• **What is being asked**
In the entries below, find each line with the word "motor" and return it.

• **Information supplied**
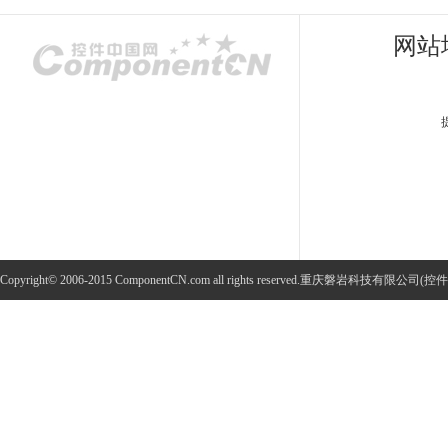
网站
Copyright© 2006-2015 ComponentCN.com all rights reserved.重庆磐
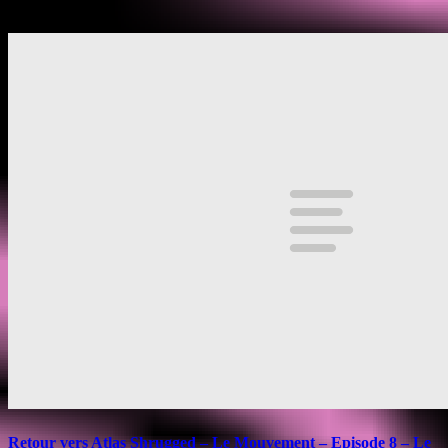
25 juin 2019
Retour vers Atlas Shrugged – Le Mouvement – Episode 8 – Le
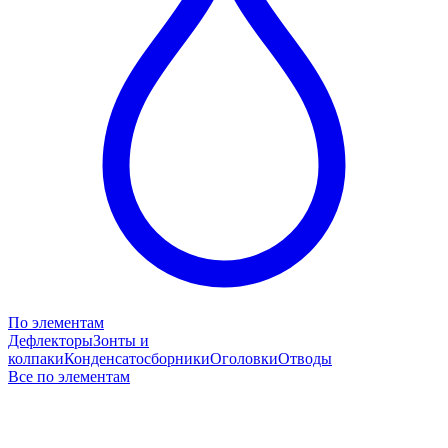
По элементам
Дефлекторы
Зонты и
колпаки
Конденсатосборники
Оголовки
Отводы
Все по элементам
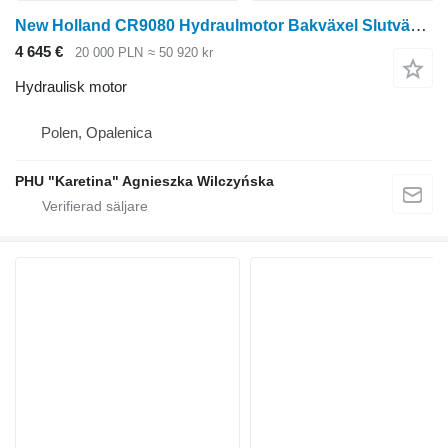
New Holland CR9080 Hydraulmotor Bakväxel Slutväxel DELAR 87281652 hydraulisk motor till New Holland
4 645 €
20 000 PLN
≈ 50 920 kr
Hydraulisk motor
Polen, Opalenica
PHU "Karetina" Agnieszka Wilczyńska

• **Output of the exercise**
New Holland CR9080 Hydraulmotor Bakväxel Slutväxel DELAR 87281652 hydraulisk motor till New Holland
Hydraulisk motor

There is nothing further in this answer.